(Record extracts begins)
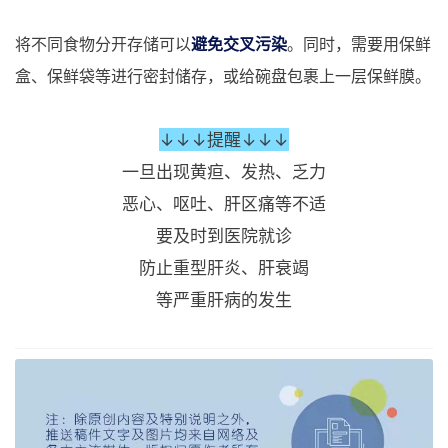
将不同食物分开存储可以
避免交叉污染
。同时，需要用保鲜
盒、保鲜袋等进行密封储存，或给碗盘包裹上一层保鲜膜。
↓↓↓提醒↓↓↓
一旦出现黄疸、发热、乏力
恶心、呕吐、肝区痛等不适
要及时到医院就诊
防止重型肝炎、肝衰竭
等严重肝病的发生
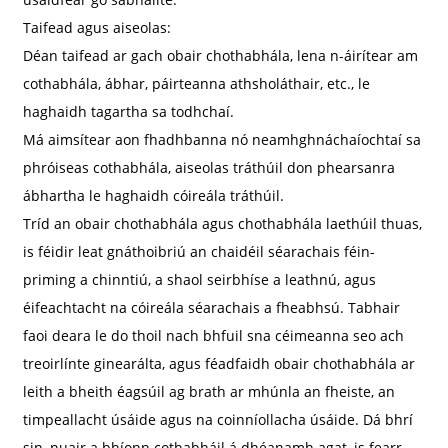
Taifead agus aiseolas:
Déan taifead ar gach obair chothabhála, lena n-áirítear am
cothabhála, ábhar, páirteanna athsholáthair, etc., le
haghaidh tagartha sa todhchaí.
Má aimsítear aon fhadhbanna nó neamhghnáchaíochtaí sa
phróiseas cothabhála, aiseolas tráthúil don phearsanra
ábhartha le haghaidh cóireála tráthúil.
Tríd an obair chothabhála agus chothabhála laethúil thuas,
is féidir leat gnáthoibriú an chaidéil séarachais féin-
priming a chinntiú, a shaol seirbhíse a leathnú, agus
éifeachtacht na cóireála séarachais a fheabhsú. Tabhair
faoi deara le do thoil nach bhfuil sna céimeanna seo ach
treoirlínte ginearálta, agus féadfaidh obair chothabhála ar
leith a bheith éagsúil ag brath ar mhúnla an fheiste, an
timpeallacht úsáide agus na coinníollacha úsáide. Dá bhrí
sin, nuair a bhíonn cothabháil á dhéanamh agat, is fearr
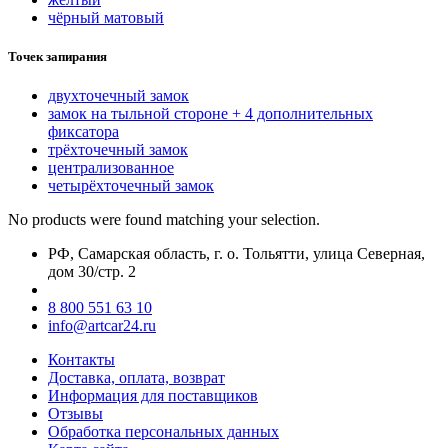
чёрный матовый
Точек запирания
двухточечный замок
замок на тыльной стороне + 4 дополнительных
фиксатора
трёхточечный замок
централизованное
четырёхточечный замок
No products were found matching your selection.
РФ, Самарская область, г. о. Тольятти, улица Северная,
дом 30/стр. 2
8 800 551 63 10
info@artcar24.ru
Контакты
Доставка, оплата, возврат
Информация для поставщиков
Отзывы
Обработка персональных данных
(Record extracts ends)
▸ **What you are asked to do**
Your answer must be exactly the lines from the one with "éifeachtacht na cóireála" through the last line of the entries, both included, with no pictures; please add nothing else.

▸ **Finished task**
éifeachtacht na cóireála séarachais a fheabhsú. Tabhair
faoi deara le do thoil nach bhfuil sna céimeanna seo ach
treoirlínte ginearálta, agus féadfaidh obair chothabhála ar
leith a bheith éagsúil ag brath ar mhúnla an fheiste, an
timpeallacht úsáide agus na coinníollacha úsáide. Dá bhrí
sin, nuair a bhíonn cothabháil á dhéanamh agat, is fearr
чёрный матовый
Точек запирания
двухточечный замок
замок на тыльной стороне + 4 дополнительных
фиксатора
трёхточечный замок
централизованное
четырёхточечный замок
No products were found matching your selection.
РФ, Самарская область, г. о. Тольятти, улица Северная,
дом 30/стр. 2
8 800 551 63 10
info@artcar24.ru
Контакты
Доставка, оплата, возврат
Информация для поставщиков
Отзывы
Обработка персональных данных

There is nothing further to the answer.